The city is also the perfect size. It doesn’t take me more than ten minutes to drive my rental car across town. McKenzie Zieser, a communications specialist with the Blue Zones Project, agrees: “You can pretty much get from one place to another in under 15 minutes, and each district offers a completely unique personality.”

Holland Sanders, who works with the Fort Worth Opera, loves the city’s vibrant community feel and western heritage. Along with “cowboys and culture,” she notes, there is a fast-growing indie scene composed of local musicians, foodies, artists, and cool new venues that house them all.

“It’s as if there’s an undercurrent that is infusing Fort Worth with new energy,” she says.

> The Great Outdoors

Fort Worth’s moderate climate allows for outdoor exploration much of the year.

Zieser recommends paddleboarding on Lake Worth. “The lake is a beautiful hidden gem. Only 15 minutes from downtown, it feels like a natural oasis.”

The Forest Park Miniature Railroad is a favorite with Becky Fetty, marketing director for Downtown Fort Worth. “The train ride takes about 30 minutes and travels over the Trinity River, under bridges, through a beautiful park, and even makes a stop where you can purchase popcorn and a soft drink before returning to the station,” she says.“It’s fun for the kid in everyone.”

For Wendell Nelson, who has been giving dance lessons at famed Billy Bob’s for more than 30 years, the Fort Worth Water Gardens, downtown, are a must-see. “You’ll find a spray pool colored by constant rainbows, a quiet meditation pool, and an active pool where water seems to cascade onto you,” he says. “I love to see jaws drop when people see it for the first time. It’s like being in the middle of a whirlpool.”

> Cool Culture

Movies and entertainment are a top priority for investment banker and filmmaker Porter Farrell: “We love the film series at the Modern Art Museum, and there’s a great theater called the Movie Tavern, where you can order food.”

Megan Henderson recommends a concert at Shipping & Receiving, a bar in South Main Village. It’s a community watering hole, a beer garden, and “an all-around cool place to grab a picnic table, soak in the tunes, and suck down some suds,” she says. “It’s also one of the best music venues in the city, with friendly bartenders and an awesome historic building.”

Henderson also points visitors to Thistle Hill, a 1904 mansion that represents one of the last grand homes from the cattle-baron era. Now a popular local wedding venue, it offers guided tours four days a week.

Maybe because she works with the opera, Sanders loves fashion.
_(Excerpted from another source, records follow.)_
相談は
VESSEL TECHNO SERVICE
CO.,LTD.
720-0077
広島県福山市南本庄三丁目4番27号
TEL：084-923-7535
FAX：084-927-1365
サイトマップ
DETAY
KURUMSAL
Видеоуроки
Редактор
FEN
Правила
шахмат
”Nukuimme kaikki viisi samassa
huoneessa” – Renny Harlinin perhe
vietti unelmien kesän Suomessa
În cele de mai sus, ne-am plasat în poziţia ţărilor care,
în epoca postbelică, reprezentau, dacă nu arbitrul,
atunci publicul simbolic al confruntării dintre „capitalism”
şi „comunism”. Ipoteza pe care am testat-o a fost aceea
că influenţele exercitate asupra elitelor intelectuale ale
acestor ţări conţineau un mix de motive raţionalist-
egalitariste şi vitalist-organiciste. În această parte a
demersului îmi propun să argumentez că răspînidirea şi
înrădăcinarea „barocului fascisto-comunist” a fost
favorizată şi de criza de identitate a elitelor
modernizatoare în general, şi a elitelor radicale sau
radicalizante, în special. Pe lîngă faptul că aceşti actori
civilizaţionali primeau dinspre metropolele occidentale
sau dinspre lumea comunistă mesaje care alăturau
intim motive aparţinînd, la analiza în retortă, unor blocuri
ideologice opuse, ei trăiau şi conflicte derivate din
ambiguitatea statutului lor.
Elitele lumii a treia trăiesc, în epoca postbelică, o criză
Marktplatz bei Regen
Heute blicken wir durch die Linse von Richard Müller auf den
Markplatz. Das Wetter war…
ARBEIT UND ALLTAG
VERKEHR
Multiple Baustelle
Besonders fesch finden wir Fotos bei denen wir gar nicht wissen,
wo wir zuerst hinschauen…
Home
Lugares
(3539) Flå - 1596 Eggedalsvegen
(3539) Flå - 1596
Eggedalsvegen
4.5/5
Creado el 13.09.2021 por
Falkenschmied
Her picks for locally owned boutiques include Beehive, Esther Penn, and ReVint for lovers of retro finds.

> The Icons

Every visitor, Cherry Werner says, has to see the Stockyards and Sundance Square (bustling with retail and food spots), attend the Stock Show and Rodeo (“it fills your heart with Texas pride”)—and stop in at Joe T. Garcia’s for Tex-Mex food and margaritas.

Sundance Square, the heart of downtown Fort Worth, also is a must for Fetty. “It’s a great place to gather, people-watch, enjoy free events, play in the fountains, sip a drink, grab a bite to eat, take in the view, or just relax.”

Texas Christian University (TCU), especially its culture and football team, is a big part of life in Fort Worth, with many students staying in the city after they graduate. Zieser recommends attending a TCU football game, when the “entire town is painted purple” and buzzes with “high energy and loud crowds.”

The Fort Worth Zoo is a major draw for families, says Mark Leddy, general manager of cowboy- boot maker M.L. Leddy’s. He loved taking his children to the zoo when they were young, and to the Fort Worth Museum of Science and History.

> Biking, Brews, and Brunch

Kristen Camareno is the executive director of Fort Worth Bike Sharing—and a big fan of two-wheeling around the city. She especially enjoys biking to brunch at the Bearded Lady, or Stir Crazy Baked Goods (for the quiche), both on Magnolia Avenue.

Fort Worth’s breweries are the draw for Zieser, who loves Panther Island, Rahr & Sons, and Martin House for stellar craft beers in a laid-back atmosphere.

Visitors keen on traditional comfort foods such as chicken and dumplings should head to the Paris Coffee Shop, says Nelson. “Any celebrity in town will be there, and their pies are out of this world.”